SHANGHAI — China stocks rose on Monday on signs of a stabilizing domestic economy and increasing expectations of government stimulus to aid growth, while Hong Kong shares dipped.
** The CSI300 index rose 0.5% to 4,176.50 by the end of the morning session, while the Shanghai Composite Index gained 0.4% to 3,088.59.
** In Hong Kong, the Hang Seng index dropped 0.4% to 28,942.57, while the Hong Kong China Enterprises Index lost 0.2% to 11,401.63.
** China is confident of maintaining steady industrial growth this year despite big pressures facing the sector, Minister of Industry and Information Technology Miao Wei said on Monday.

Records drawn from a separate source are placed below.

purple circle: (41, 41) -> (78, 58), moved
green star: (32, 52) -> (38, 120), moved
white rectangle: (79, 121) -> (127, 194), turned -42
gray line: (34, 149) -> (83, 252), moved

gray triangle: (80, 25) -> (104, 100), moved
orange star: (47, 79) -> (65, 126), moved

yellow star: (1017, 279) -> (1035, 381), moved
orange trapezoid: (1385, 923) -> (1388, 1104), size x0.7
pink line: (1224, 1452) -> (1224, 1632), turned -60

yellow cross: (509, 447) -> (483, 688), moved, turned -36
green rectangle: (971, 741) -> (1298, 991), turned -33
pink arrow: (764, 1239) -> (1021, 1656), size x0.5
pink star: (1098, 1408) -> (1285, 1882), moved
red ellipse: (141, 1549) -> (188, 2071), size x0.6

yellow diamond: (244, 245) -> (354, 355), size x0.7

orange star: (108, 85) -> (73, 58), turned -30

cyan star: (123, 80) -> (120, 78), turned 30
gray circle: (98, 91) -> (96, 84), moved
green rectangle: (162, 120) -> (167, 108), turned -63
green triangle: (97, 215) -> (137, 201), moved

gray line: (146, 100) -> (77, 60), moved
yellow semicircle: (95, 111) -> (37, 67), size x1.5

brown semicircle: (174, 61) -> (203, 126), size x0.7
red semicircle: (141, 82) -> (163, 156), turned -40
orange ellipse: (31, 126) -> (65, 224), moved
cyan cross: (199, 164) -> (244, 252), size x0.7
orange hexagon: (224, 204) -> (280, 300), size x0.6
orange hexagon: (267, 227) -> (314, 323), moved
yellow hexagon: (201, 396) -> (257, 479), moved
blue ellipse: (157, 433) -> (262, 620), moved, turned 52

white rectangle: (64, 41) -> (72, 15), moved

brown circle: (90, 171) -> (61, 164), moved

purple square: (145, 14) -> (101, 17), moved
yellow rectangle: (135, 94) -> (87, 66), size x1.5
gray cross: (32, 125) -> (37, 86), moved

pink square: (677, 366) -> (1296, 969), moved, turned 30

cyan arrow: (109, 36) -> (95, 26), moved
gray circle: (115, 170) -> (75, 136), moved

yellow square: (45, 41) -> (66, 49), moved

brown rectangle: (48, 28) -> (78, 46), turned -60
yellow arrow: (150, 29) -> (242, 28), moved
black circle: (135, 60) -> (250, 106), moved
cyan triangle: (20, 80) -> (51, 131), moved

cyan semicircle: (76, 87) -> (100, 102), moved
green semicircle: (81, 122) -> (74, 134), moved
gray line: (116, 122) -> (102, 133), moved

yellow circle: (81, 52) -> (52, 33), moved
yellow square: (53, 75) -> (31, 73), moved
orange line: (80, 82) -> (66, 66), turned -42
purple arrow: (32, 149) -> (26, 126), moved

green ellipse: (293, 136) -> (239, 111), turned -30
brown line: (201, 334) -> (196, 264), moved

** His remarks came after China’s industrial output topped expectations in December by growing 6.9% from a year earlier, the strongest pace in nine months.
** Investors also expect more government stimulus ahead after China’s economic growth cooled to a near 30-year low of 6.1% in 2019 amid a bruising trade war with the United States.
** Among shares, hotel operators and tourism firms slumped following news that an outbreak of a new coronavirus in China was spreading to other cities, raising concerns around its containment and clouding travel plans of millions of Chinese for Lunar New Year holiday.
** BTG Hotels Group Co and Shanghai Jin Jiang International Hotels Development Co tumbled over 7%, while tourism company Songcheng Performance Development Co slumped over 8%.